A vaquinha e a mansão

2 de fevereiro de 2009

Inacabado

Penso que Deus deve ter sido um artista brincalhão para inventar coisas tão incríveis para se comer. Penso mais: que ele foi gracioso. Deu-nos as coisas incompletas, cruas. Deixou-nos o prazer de inventar a culinária.
Rubem Alves - A festa de Babete


Quando nos criou "à sua imagem e semelhança", Deus deu-nos essa incrível capacidade de inventar. E colocou diante de nós toda matéria prima. Fez como o pai que coloca diante de seu filho pequeno um arsenal de tintas, pincéis, tesouras, colas e papéis dos mais variados tipos e cores. Sei como é isso. Minha filha de 6 anos produz pinturas e colagens com voracidade e alegria desconcertantes. Basta colocar diante dela a matéria prima.

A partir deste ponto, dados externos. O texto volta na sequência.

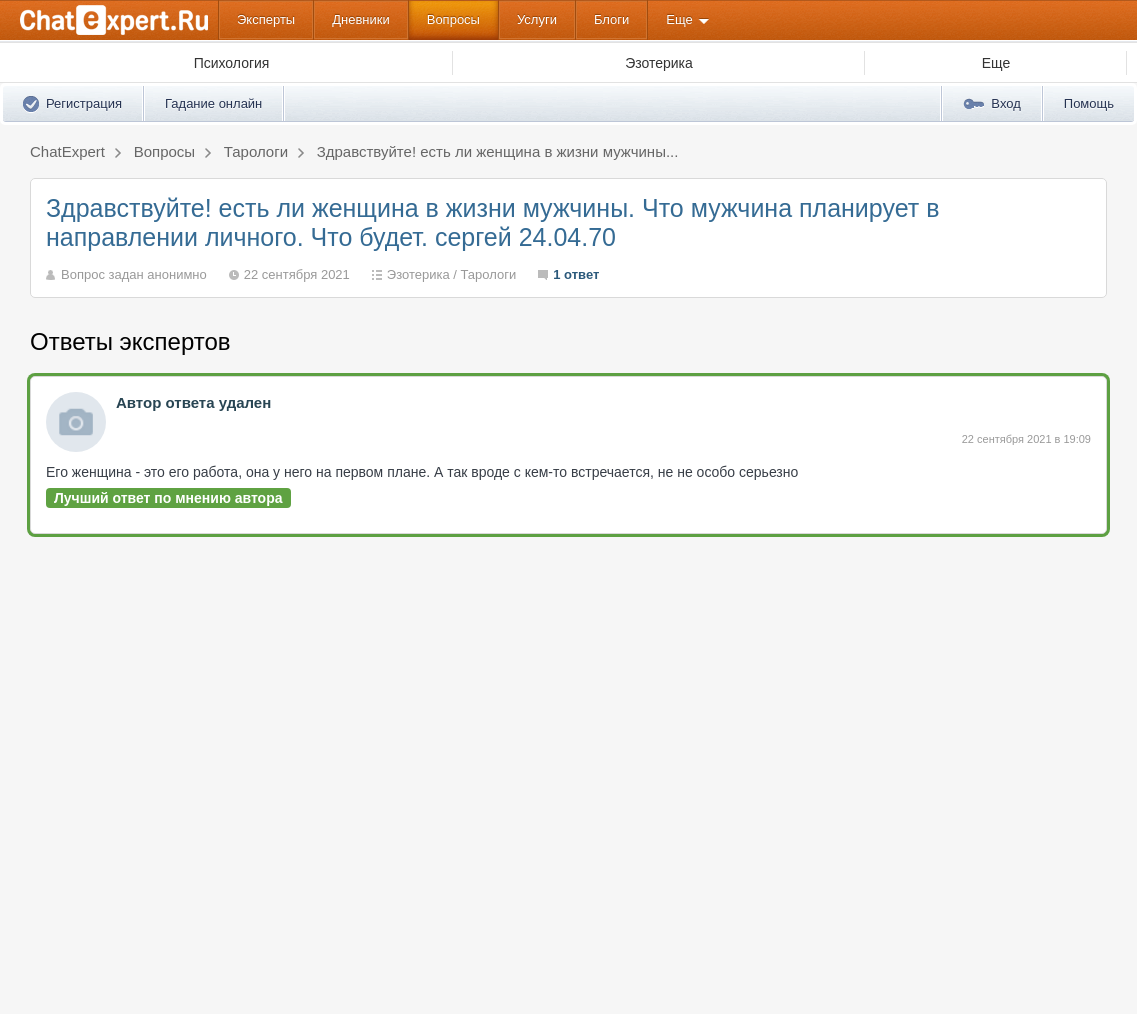 This screenshot has width=1137, height=1014. I want to click on Услуги, so click(537, 19).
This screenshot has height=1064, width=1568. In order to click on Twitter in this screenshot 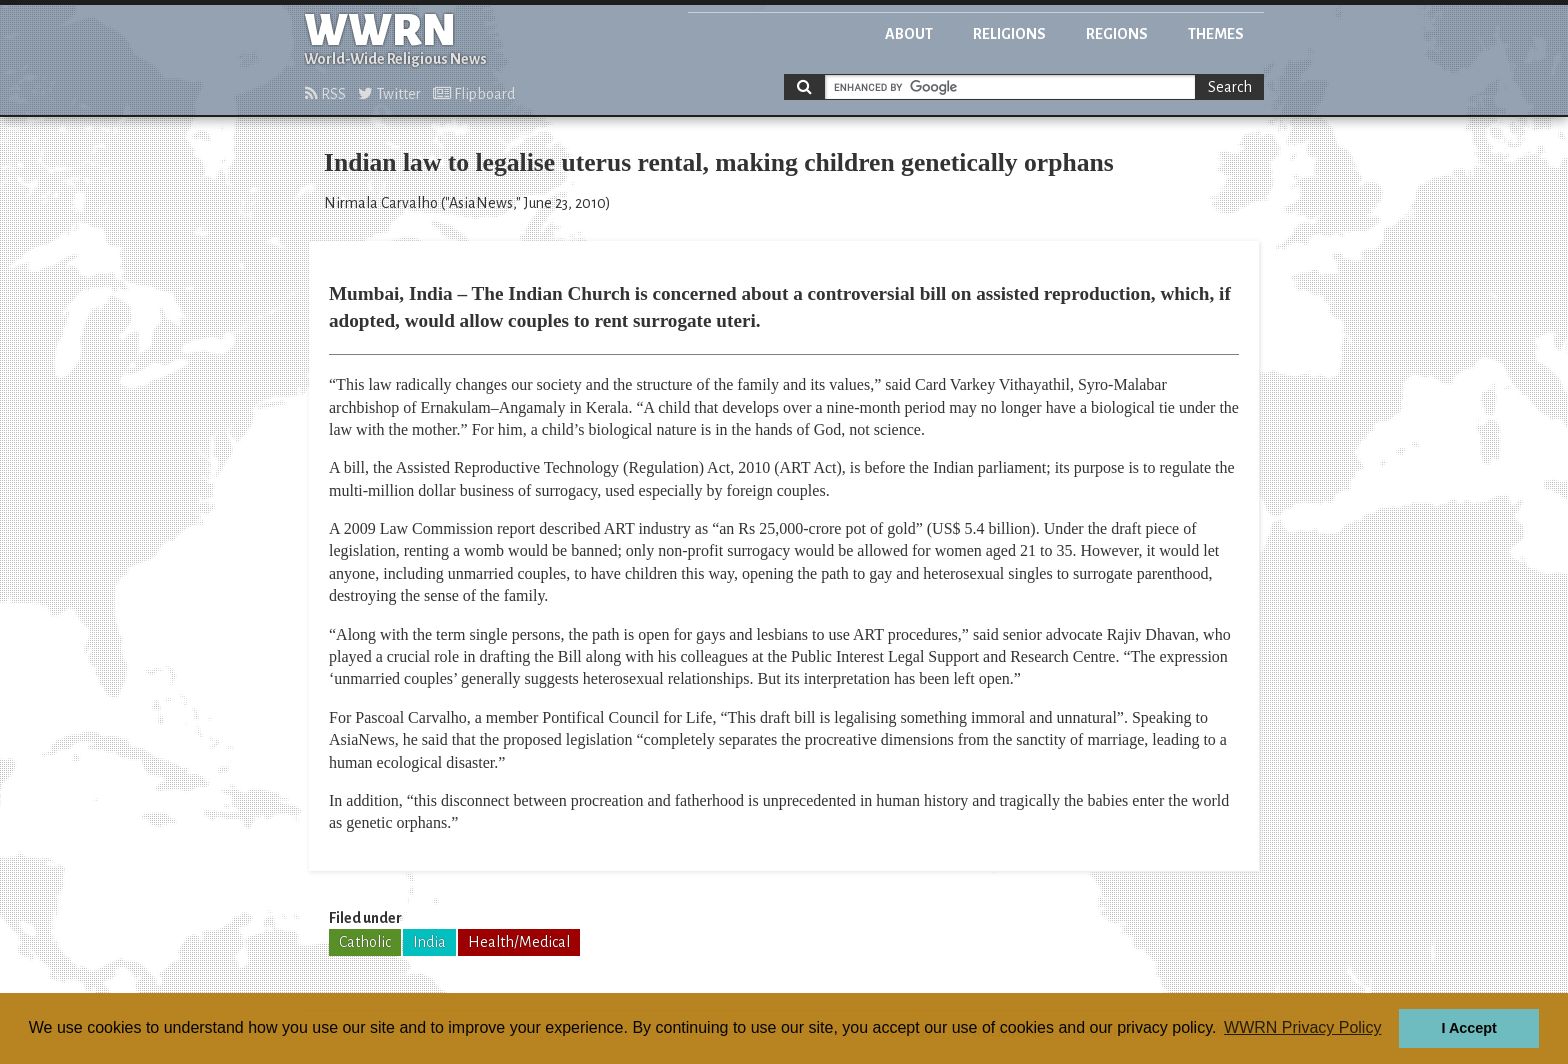 , I will do `click(389, 94)`.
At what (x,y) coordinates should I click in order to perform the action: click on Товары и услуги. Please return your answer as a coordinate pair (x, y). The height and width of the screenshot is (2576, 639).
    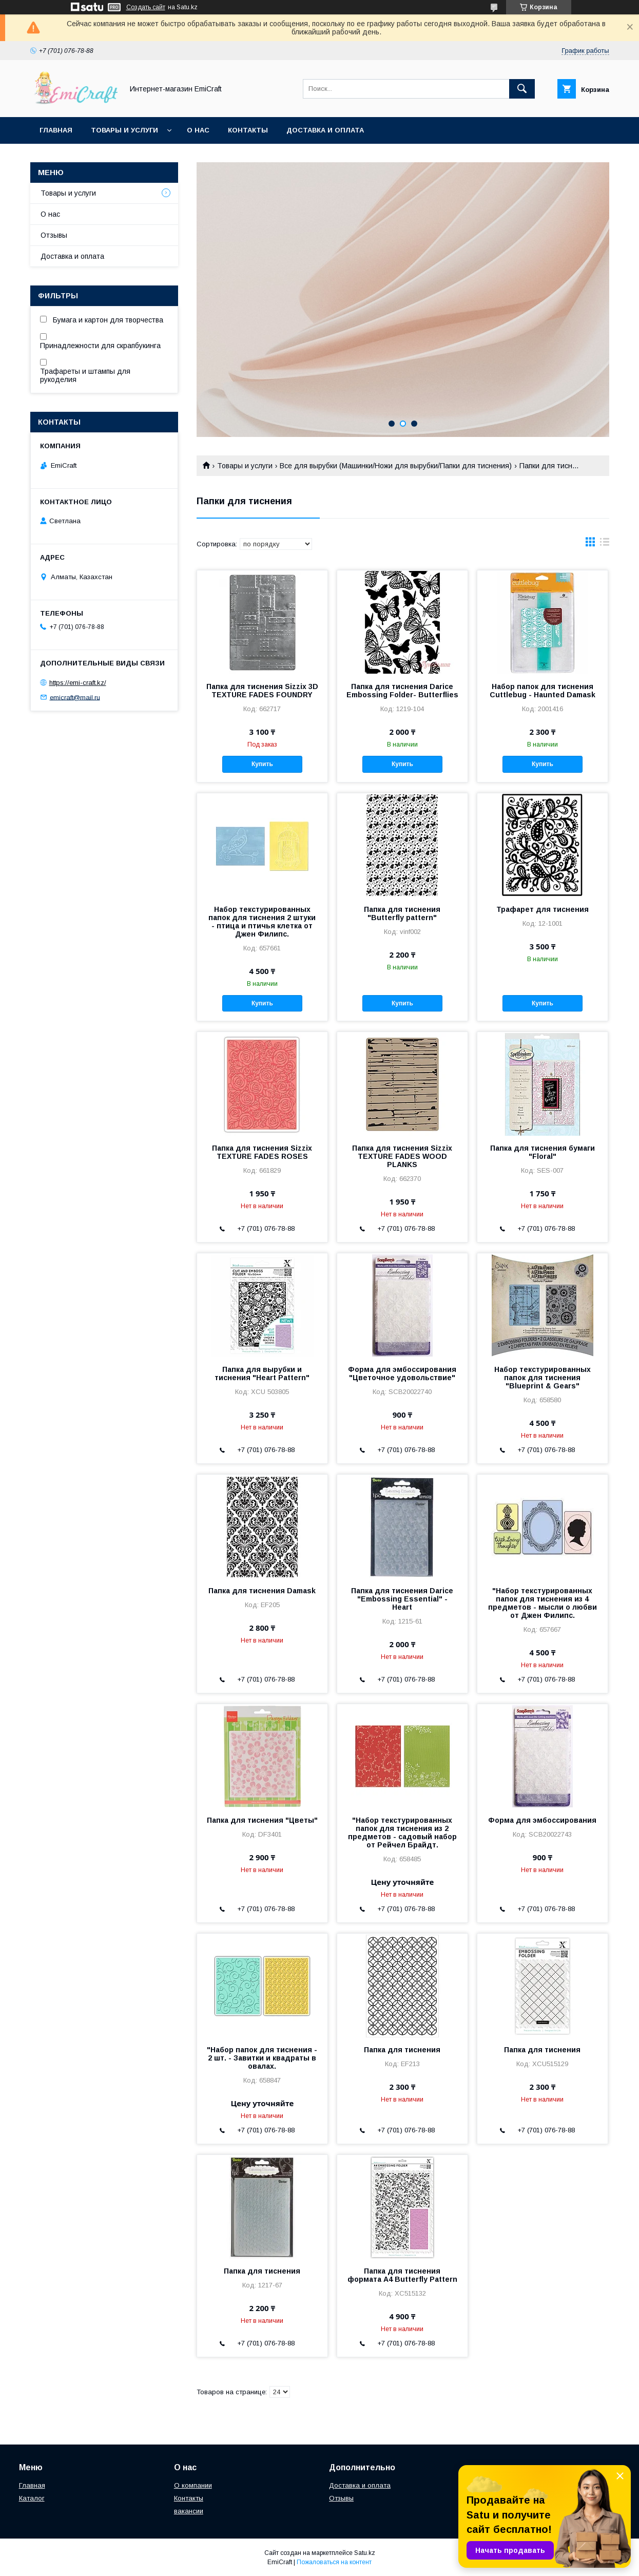     Looking at the image, I should click on (124, 130).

- Isso é seu filha. Pode pintar, recortar e colar.

E começa a produção. É delicioso acompanhar o prazer, a dedicação, o esforço daquela pequenina criatura em cada pequeno projeto. E cada obra pronta é um presentinho colocado com carinho em minhas mãos, acompanhado de um grande e cativante sorriso, como que devolvendo, de forma aprimorada, aprefeiçoada, refinada, o que lhe foi entregue, ciente de que era essa a vontade do pai. Não preciso lhe pedir nada. É reação natural dela trabalhar, produzir, transformar, criar e desfrutar de cada instante, para depois presentear a quem tudo lhe deu, de graça, sem lhe pedir nada em troca.

- Pra você, papai - e recebo meu papelzinho todo enfeitado e colorido.

Quando crescer, quero ser como minha filha. Desfrutar com alegria do que meu pai me dá, transformar e aprimorar o que me chegue às mãos, da melhor forma que puder, simplesmente para poder entregar-lhe tudo de novo como presente, com um coração imensamente grato por ter recebido dele, de mãos beijadas, tudo o que precisava para viver.